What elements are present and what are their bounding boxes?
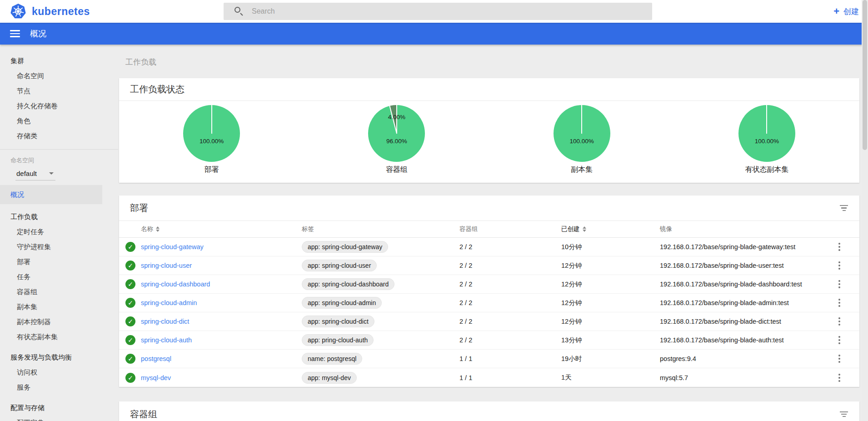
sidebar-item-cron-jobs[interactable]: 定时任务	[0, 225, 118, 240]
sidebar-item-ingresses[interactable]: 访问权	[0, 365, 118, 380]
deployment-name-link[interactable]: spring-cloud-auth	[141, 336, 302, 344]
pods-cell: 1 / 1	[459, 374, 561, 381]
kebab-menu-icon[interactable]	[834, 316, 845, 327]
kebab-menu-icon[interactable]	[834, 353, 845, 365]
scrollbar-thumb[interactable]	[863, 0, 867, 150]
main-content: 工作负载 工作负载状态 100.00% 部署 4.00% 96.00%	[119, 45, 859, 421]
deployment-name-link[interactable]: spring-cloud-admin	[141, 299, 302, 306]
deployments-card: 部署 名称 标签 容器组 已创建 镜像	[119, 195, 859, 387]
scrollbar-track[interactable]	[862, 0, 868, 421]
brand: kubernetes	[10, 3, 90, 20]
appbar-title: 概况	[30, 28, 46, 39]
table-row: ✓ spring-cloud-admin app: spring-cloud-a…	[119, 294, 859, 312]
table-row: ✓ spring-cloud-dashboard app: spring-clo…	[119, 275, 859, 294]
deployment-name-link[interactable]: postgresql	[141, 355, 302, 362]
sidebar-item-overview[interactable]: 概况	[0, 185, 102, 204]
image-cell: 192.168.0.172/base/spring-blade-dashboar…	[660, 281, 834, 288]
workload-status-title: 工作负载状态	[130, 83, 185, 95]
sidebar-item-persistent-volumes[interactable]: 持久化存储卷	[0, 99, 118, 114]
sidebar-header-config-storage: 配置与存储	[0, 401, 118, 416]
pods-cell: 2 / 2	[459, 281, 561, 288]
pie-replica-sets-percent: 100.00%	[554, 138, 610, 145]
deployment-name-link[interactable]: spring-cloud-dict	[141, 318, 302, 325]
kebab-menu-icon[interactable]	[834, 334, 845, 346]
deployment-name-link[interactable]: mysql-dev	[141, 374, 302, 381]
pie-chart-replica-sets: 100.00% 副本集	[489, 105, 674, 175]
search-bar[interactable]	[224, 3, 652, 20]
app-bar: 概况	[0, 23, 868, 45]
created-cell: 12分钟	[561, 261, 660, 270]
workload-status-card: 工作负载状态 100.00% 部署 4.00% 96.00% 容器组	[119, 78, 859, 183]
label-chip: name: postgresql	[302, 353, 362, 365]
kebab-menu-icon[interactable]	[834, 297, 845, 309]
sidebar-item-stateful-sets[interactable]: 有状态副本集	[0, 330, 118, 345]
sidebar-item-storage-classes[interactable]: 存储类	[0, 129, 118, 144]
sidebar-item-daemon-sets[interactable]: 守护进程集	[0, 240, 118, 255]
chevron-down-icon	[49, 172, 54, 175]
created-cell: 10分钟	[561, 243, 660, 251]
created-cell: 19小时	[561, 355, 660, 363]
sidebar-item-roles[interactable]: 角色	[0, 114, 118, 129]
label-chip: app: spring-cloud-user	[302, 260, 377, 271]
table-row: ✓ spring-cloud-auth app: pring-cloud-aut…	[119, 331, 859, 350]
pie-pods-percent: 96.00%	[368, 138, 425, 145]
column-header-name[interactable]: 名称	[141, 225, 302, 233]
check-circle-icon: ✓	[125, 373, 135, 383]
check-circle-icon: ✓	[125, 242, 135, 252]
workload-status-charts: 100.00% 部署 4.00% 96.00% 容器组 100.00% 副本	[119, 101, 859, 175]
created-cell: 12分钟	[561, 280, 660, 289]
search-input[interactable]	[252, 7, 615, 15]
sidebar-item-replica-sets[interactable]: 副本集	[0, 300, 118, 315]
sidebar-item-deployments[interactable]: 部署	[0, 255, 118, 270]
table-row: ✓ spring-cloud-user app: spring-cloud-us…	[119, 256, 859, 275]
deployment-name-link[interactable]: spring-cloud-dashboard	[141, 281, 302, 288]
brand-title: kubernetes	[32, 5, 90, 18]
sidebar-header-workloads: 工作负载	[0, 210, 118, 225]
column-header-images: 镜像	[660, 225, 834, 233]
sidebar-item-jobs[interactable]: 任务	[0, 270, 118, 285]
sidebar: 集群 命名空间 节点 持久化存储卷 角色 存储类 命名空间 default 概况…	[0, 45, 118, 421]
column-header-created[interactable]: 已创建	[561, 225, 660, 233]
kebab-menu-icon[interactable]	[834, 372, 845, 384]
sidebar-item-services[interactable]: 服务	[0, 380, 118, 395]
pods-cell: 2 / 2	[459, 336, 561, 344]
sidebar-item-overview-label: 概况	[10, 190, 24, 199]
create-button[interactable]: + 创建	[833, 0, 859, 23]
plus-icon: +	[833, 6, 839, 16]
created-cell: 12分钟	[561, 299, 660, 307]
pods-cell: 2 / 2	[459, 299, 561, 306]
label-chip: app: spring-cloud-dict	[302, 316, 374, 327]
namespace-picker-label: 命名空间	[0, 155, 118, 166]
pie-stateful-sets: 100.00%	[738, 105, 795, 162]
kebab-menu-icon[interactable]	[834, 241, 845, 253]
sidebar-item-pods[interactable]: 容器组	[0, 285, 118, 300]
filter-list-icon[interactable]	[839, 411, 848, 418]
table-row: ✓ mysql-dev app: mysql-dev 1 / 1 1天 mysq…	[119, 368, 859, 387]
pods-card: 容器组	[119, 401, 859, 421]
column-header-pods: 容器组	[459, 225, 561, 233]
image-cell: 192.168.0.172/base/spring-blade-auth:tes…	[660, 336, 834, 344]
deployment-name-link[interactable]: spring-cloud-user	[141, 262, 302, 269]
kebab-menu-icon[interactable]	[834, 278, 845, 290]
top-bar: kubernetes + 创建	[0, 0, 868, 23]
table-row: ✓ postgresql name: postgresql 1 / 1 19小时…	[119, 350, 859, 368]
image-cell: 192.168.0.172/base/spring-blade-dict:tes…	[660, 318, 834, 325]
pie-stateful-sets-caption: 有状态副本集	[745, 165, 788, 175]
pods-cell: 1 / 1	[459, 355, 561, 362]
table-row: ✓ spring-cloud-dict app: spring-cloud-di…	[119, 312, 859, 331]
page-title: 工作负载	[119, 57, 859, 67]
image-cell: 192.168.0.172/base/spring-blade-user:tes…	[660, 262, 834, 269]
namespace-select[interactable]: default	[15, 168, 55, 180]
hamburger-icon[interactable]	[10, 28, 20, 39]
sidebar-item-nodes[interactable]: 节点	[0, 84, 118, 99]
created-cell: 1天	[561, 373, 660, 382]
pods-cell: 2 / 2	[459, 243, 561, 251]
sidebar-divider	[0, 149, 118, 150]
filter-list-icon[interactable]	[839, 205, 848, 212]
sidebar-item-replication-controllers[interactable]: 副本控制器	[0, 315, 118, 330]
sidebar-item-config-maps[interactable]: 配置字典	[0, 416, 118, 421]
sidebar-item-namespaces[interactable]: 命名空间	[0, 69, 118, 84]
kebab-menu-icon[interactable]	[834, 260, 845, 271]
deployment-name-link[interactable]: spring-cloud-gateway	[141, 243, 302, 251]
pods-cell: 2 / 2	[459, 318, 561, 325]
==========
__EXERCISE DESCRIPTION__
How many lines of the material above hold "pods"? Answer with that number alone.

__EXERCISE RESPONSE__
11